- A closer inspection of ACRE's details reaffirmed why the program has always been an unattractive choice for cotton since its inception in 2008.
- The 2012 ACRE program's ultimate downfall, especially for irrigated cotton, was the program's 10 percent cap on increases to the state level ACRE program guarantee from year to year.
- On dryland cotton farms it may have slightly more potential but would still be considered a somewhat risky option.
Last week we reported that the Average Crop Revenue program (ACRE) might be an option worth considering for cotton producers finalizing their 2012 farm program participation decision.
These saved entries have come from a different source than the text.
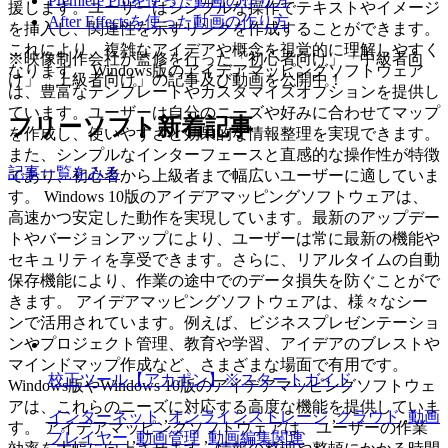
Premiere Proを使った動画の作り方
援します。ユーザーはシンプルな操作でテキストやイメージ
After Effectsを使った動画の作り方
を挿入し、関連性を示すリンクを作成することができます。
これにより、複雑なアイデアや概念を視覚的に理解しやすく
※映像制作会社が監修を行った「初心者向け」「中級者向
なります。 Windows版のアイデアマッピングソフトウェア
け」「上級者向け」の記事及び動画を公開中！
は、豊富なテンプレートやカスタマイズオプションを提供し
ています。ユーザーは自分のニーズや好みに合わせてマップ
フリーソフト新着記事
を作成し、使いやすさと効果的な情報整理を実現できます。
また、シンプルなインターフェースと直感的な操作性が特徴
記事一覧をみる
であり、初心者から上級者まで幅広いユーザーに適していま
す。 Windows 10版のアイデアマッピングソフトウェアは、
高速かつ安定した動作を実現しています。最新のアップデー
トやバージョンアップにより、ユーザーは常に最新の機能や
セキュリティを享受できます。さらに、リアルタイムの自動
保存機能により、作業の途中でのデータ損失を防ぐことがで
きます。 アイデアマッピングソフトウェアは、様々なシー
ンで活用されています。例えば、ビジネスプレゼンテーショ
ンやプロジェクト管理、教育や学習、アイデアのブレストや
マインドマップ作成など、さまざまな場面で有用です。
校正ツール【アカポン】※スタートガイド
Windows版やWindows 10版のアイデアマッピングソフトウェ
アは、これらのニーズに対応する高度な機能を提供していま
インターネット
,
オンラインストレージ
,
クラウド
,
動画
す。 アイデアマッピングソフトウェアは、ユーザーの作業
プレイヤー
,
動画管理
,
動画編集関連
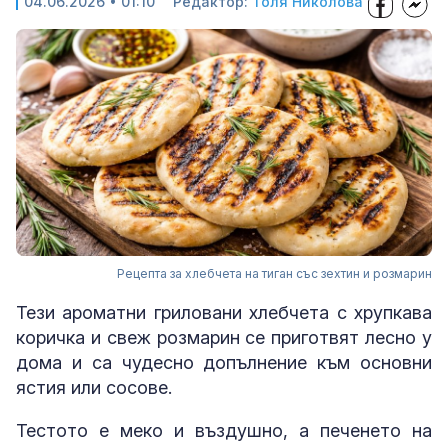
04.06.2026 • 01:10
Редактор:
Толя Николова
Рецепта за хлебчета на тиган със зехтин и розмарин
Тези ароматни гриловани хлебчета с хрупкава
коричка и свеж розмарин се приготвят лесно у
дома и са чудесно допълнение към основни
ястия или сосове.
Тестото е меко и въздушно, а печенето на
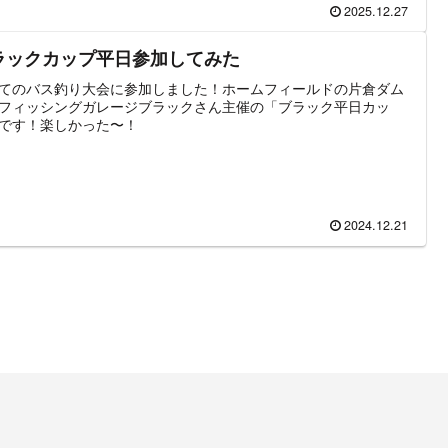
2025.12.27
ラックカップ平日参加してみた
てのバス釣り大会に参加しました！ホームフィールドの片倉ダム
フィッシングガレージブラックさん主催の「ブラック平日カッ
です！楽しかった〜！
2024.12.21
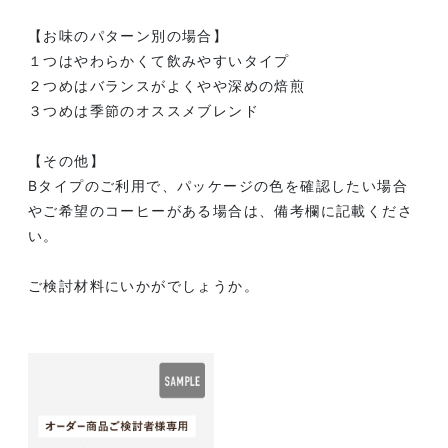
【お味のパターン別の場合】
１つはやわらかくて飲みやすいタイプ
２つめはバランスがよくやや深めの焙煎
３つめは季節のオススメブレンド
【その他】
Bタイプのご利用で、パッケージの色を確認したい場合
やご希望のコーヒーがある場合は、備考欄に記載くださ
い。
ご検討材料にいかがでしょうか。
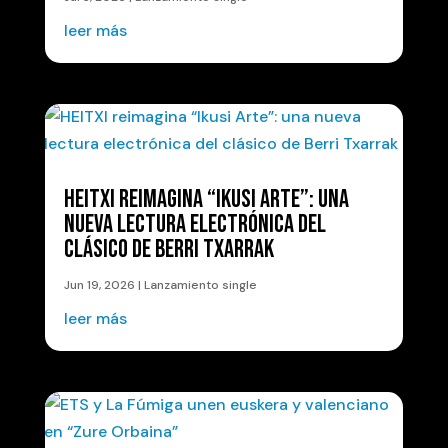
leer más
HEITXI REIMAGINA “IKUSI ARTE”: UNA
NUEVA LECTURA ELECTRÓNICA DEL
CLÁSICO DE BERRI TXARRAK
Jun 19, 2026
|
Lanzamiento single
leer más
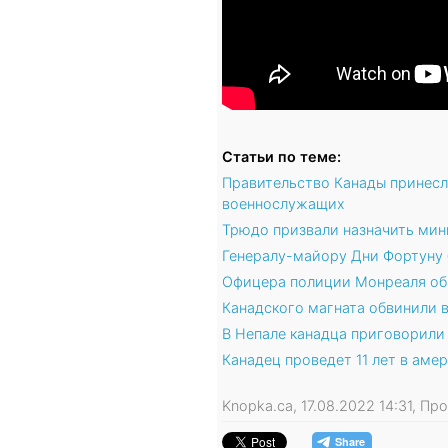
Статьи по теме:
Правительство Канады принесл
военнослужащих
Трюдо призвали назначить ми
Генералу-майору Дни Фортуну 
Офицера полиции Монреаля об
Канадского магната обвинили 
В Непале канадца приговорили
Канадец проведет 11 лет в ам
Knopka.ca, 17.08.2022 14:31, П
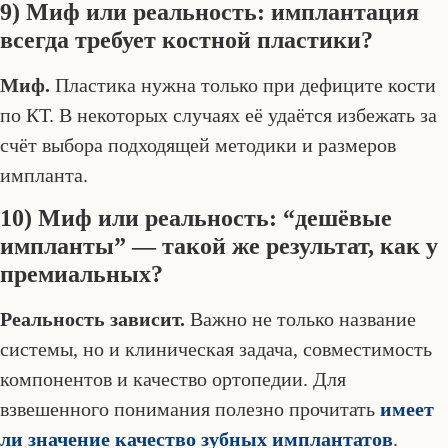
9) Миф или реальность: имплантация
всегда требует костной пластики?
Миф.
Пластика нужна только при дефиците кости
по КТ. В некоторых случаях её удаётся избежать за
счёт выбора подходящей методики и размеров
импланта.
10) Миф или реальность: “дешёвые
импланты” — такой же результат, как у
премиальных?
Реальность зависит.
Важно не только название
системы, но и клиническая задача, совместимость
компонентов и качество ортопедии. Для
взвешенного понимания полезно прочитать
имеет
ли значение качество зубных имплантатов
.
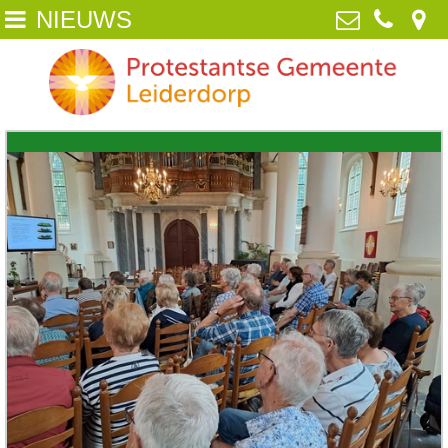
NIEUWS
Home
Protestantse Gemeente Leiderdorp
van Poelgeestlaan 2, 2352 TD
Wie zijn wij
Leiderdorp
071-5890259
NIEUWS
info@pgleiderdorp.nl
Kerkdiensten
Diaconie
Jeugd
Activiteiten
Beeld
ANBI /Veilige Gemeente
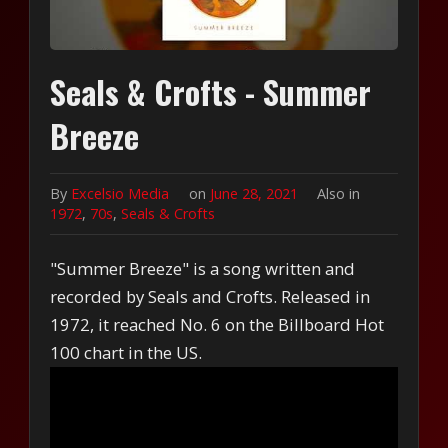
Seals & Crofts - Summer
Breeze
By
Excelsio Media
on
June 28, 2021
Also in
1972
,
70s
,
Seals & Crofts
"Summer Breeze" is a song written and
recorded by Seals and Crofts. Released in
1972, it reached No. 6 on the Billboard Hot
100 chart in the US.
Unfortunately, that early assessment has been proven wrong and it doesn't appear that ACRE will offer a better choice for cotton producers than the Direct and Counter-cyclical (DCP) program in 2012.
In fact, a closer inspection of ACRE's details reaffirmed why the program has always been an unattractive choice for cotton since its inception in 2008.
The 2012 ACRE program's ultimate downfall, especially for irrigated cotton, was the program's 10 percent cap on increases to the state level ACRE program guarantee from year to year.
Based on this single program parameter, a reasonable projection for the 2012 state ACRE guarantee for irrigated cotton would be $535 per acre. A projected 2012 dryland cotton ACRE guarantee would be $221 per acre.
Dividing the $535 projected ACRE guarantee for irrigated cotton by an estimated 2012 irrigated cotton benchmark yield of 885 pounds per planted acre (calculated from NASS data) provides an effective price guarantee of only 60 cents per pound.
Assuming that actual state irrigated cotton yields equal the 885 benchmark yield, the 2012 market year average price would have to fall below 60 cents to trip the state ACRE trigger and open the possibility that payments could be made. Again, assuming an 885 pound statewide irrigated yield, the amount of any ACRE payment would be determined by how far below 60cents the national average market price falls.
With a market year average price of 60 cents, the 2012 DCP program would likely have already delivered a significant payment, compared to none under ACRE. Any additional decline in the national average market price would increase the counter-cyclical payment rate and likely keep it ahead of the ACRE payment rate on the basis of total dollars per acre.
The same analysis for dryland cotton yields only slightly different results, in that meaningful payments begin to be generated at nearly the same price levels. However, the lingering effects of the 2011 drought increase the probability of a statewide average dryland yield low enough to trigger an ACRE payment at a higher price level. State average yields for ACRE are calculated as yield per planted acre; therefore, an abandonment rate of much greater than the long term average of 25 percent would likely trip the state ACRE trigger.
To figure out why the 2012 ACRE guarantee would only be $535 per acre for irrigated cotton, instead of the $764 you get by multiplying the $0.863 guarantee price by the 885 pound state benchmark yield, you have to go back to ACRE's first-year guarantee for irrigated cotton in Texas. In 2009 Texas upland cotton had ACRE State guarantees of only $424.03 for irrigated and $203.57 for dryland as the starting points. Each year since the state guarantee has only been allowed to rise by no more than 10 percent each year, while market year average prices have increased by over 60 percent.
Unfortunately, after several days of wading through the details of the ACRE program it is clear that ACRE is a poor candidate for irrigated cotton farms. On dryland cotton farms it may have slightly more potential but would still be considered a somewhat risky option given where cotton prices or yields would have to fall to overcome the reduced level of direct payments, the possibility of counter-cyclical payments and reduced loan values.